Copy exactly. Begin with the line that contains "Modern support platforms allow technicians to" and stop after the last line of the records.
===============
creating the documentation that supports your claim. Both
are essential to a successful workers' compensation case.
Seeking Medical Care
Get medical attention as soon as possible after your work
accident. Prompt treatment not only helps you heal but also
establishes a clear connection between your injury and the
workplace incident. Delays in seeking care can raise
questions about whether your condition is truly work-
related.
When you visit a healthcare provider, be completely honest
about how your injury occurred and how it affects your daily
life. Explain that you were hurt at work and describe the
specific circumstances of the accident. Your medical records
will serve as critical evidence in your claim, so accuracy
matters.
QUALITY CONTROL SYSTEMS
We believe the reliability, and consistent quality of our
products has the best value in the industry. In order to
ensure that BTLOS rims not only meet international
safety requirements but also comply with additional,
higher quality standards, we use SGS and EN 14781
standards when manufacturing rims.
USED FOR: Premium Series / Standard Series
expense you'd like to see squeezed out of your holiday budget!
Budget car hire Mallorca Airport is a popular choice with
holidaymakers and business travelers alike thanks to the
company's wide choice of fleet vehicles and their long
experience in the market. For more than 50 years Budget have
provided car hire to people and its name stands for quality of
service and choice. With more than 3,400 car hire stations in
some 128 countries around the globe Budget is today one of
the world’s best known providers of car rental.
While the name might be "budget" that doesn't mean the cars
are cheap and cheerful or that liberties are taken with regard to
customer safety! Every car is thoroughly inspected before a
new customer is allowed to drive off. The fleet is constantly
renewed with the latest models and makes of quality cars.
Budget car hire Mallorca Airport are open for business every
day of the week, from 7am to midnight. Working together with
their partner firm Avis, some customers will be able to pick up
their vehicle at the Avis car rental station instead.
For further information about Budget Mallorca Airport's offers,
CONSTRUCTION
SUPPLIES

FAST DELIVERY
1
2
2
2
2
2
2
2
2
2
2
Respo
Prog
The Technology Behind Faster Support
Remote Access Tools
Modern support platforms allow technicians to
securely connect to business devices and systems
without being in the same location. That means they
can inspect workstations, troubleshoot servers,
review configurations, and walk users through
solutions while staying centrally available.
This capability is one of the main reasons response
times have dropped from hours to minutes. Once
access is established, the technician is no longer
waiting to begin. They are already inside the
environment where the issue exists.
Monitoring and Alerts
===============
#### [TASK OUTPUT]
Modern support platforms allow technicians to
securely connect to business devices and systems
without being in the same location. That means they
can inspect workstations, troubleshoot servers,
review configurations, and walk users through
solutions while staying centrally available.
This capability is one of the main reasons response
times have dropped from hours to minutes. Once
access is established, the technician is no longer
waiting to begin. They are already inside the
environment where the issue exists.
Monitoring and Alerts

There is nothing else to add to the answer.